Up until this step, you should have updated the control plane’s version at least once but for maximum of three times. So you shouldn’t need to update it.

However, it is worth double checking that the k8s version that is in the config file is:

  • not ahead of the current k8s control plane version, as this will influence the version of the node groups.

  • not more than three minor versions than what the version of node groups was initially

5.2. Renaming node groups part 1: add a new core node group (like core-b)#

Rename the config file’s entry for the core node group temporarily when running this command, either from core-a to core-b or the other way around, then create the new nodegroup.

# create a copy of the current nodegroup (takes ~5 min)
eksctl create nodegroup --config-file=$CLUSTER_NAME.eksctl.yaml --include="core-b"


The eksctl create nodegroup can fail quietly when re-creating a node group that has been deleted recently (last ~60 seconds). If you see messages like # existing nodegroup(s) (…) will be excluded and created 0 nodegroup(s), you can just re-run the create command.

5.3. Renaming node groups part 2: delete all old node groups (like core-a,nb-*,dask-*)#

Rename the core node group again in the config to its previous name, so the old node group can be deleted with the following command, then delete the original nodegroup.
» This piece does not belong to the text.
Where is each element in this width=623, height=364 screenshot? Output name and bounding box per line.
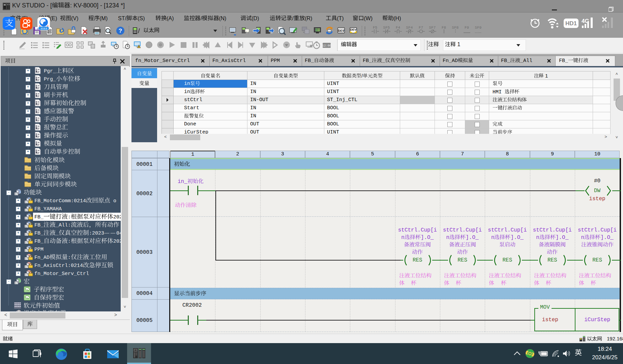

# delete the original nodegroup (takes ~20s if the node groups has no running nodes)
eksctl delete nodegroup --config-file=$CLUSTER_NAME.eksctl.yaml --include="core-a,nb-*,dask-*" --approve --drain=true


The eksctl managed drain operation may get stuck but you could help it along by finding the pods that fail to terminate with kubectl get pod -A, and then manually forcefully terminating them with kubectl delete pod --force <...>.
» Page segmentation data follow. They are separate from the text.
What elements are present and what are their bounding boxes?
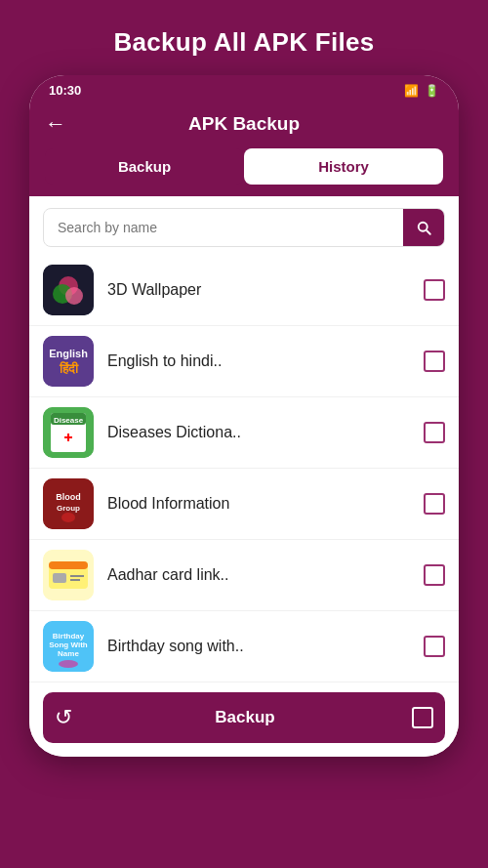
- battery-icon: [425, 83, 439, 98]
- top-nav: ← APK Backup: [29, 103, 459, 148]
- app-name: English to hindi..: [107, 352, 410, 370]
- app-checkbox[interactable]: [424, 422, 445, 443]
- app-name: Aadhar card link..: [107, 566, 410, 584]
- app-name: Blood Information: [107, 495, 410, 513]
- app-icon: Disease Dictionary: [43, 407, 94, 458]
- search-bar: [43, 208, 445, 247]
- status-time: 10:30: [49, 83, 81, 98]
- status-bar: 10:30: [29, 75, 459, 103]
- svg-text:Song With: Song With: [49, 641, 88, 649]
- app-checkbox[interactable]: [424, 564, 445, 586]
- refresh-button[interactable]: ↺: [49, 699, 78, 736]
- nav-title: APK Backup: [188, 113, 300, 135]
- back-button[interactable]: ←: [45, 111, 66, 137]
- svg-rect-23: [70, 579, 80, 581]
- select-all-checkbox[interactable]: [412, 707, 433, 728]
- app-checkbox[interactable]: [424, 279, 445, 301]
- svg-text:Name: Name: [58, 649, 79, 658]
- svg-rect-21: [53, 573, 66, 583]
- tab-bar: Backup History: [29, 148, 459, 196]
- app-checkbox[interactable]: [424, 351, 445, 372]
- app-icon: English हिंदी: [43, 336, 94, 387]
- backup-button[interactable]: Backup: [78, 696, 412, 739]
- wifi-icon: [404, 83, 419, 98]
- svg-text:Blood: Blood: [56, 492, 81, 502]
- svg-point-28: [59, 660, 78, 668]
- svg-point-17: [61, 513, 75, 522]
- app-icon: [43, 265, 94, 315]
- svg-text:Group: Group: [57, 504, 80, 513]
- search-button[interactable]: [403, 209, 444, 246]
- app-checkbox[interactable]: [424, 493, 445, 515]
- app-icon: Blood Group: [43, 478, 94, 529]
- svg-rect-22: [70, 575, 84, 577]
- svg-text:English: English: [49, 348, 88, 359]
- svg-point-3: [65, 287, 83, 305]
- svg-text:हिंदी: हिंदी: [59, 361, 79, 376]
- app-checkbox[interactable]: [424, 636, 445, 657]
- list-item: Blood Group Blood Information: [29, 469, 459, 540]
- page-title: Backup All APK Files: [94, 0, 393, 75]
- svg-text:Disease: Disease: [54, 416, 84, 425]
- search-input[interactable]: [44, 210, 403, 245]
- app-list: 3D Wallpaper English हिंदी English to hi…: [29, 255, 459, 682]
- tab-history[interactable]: History: [244, 148, 443, 185]
- bottom-bar: ↺ Backup: [43, 692, 445, 743]
- svg-text:Dictionary: Dictionary: [52, 426, 85, 434]
- content-area: 3D Wallpaper English हिंदी English to hi…: [29, 196, 459, 757]
- app-name: 3D Wallpaper: [107, 281, 410, 299]
- app-name: Birthday song with..: [107, 638, 410, 655]
- svg-rect-13: [67, 434, 69, 441]
- list-item: Birthday Song With Name Birthday song wi…: [29, 611, 459, 682]
- list-item: 3D Wallpaper: [29, 255, 459, 326]
- list-item: Aadhar card link..: [29, 540, 459, 611]
- app-icon: Birthday Song With Name: [43, 621, 94, 672]
- tab-backup[interactable]: Backup: [45, 148, 244, 185]
- phone-frame: 10:30 ← APK Backup Backup History: [29, 75, 459, 757]
- svg-rect-20: [49, 561, 88, 569]
- app-icon: [43, 550, 94, 600]
- list-item: English हिंदी English to hindi..: [29, 326, 459, 397]
- search-icon: [415, 219, 432, 236]
- list-item: Disease Dictionary Diseases Dictiona..: [29, 397, 459, 469]
- svg-text:Birthday: Birthday: [53, 632, 85, 641]
- app-name: Diseases Dictiona..: [107, 424, 410, 441]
5.4. Renaming node groups part 3: re-create all non-core node groups (like nb-*,dask-*)#

Rename the core node group one final time in the config to its new name, as that represents the state of the EKS cluster.

eksctl create nodegroup --config-file=$CLUSTER_NAME.eksctl.yaml --include="nb-*,dask-*"

6. Repeat steps 3,4,5 if needed#

If you need to upgrade the cluster more than three minor versions, consider repeating steps 3, 4 and 5 until the desired version is reached.

7. Commit the changes to the jsonnet config file#

During this upgrade, the k8s version and possibly the node group name might have been changed. Make sure you commit this changes after the upgrade is finished.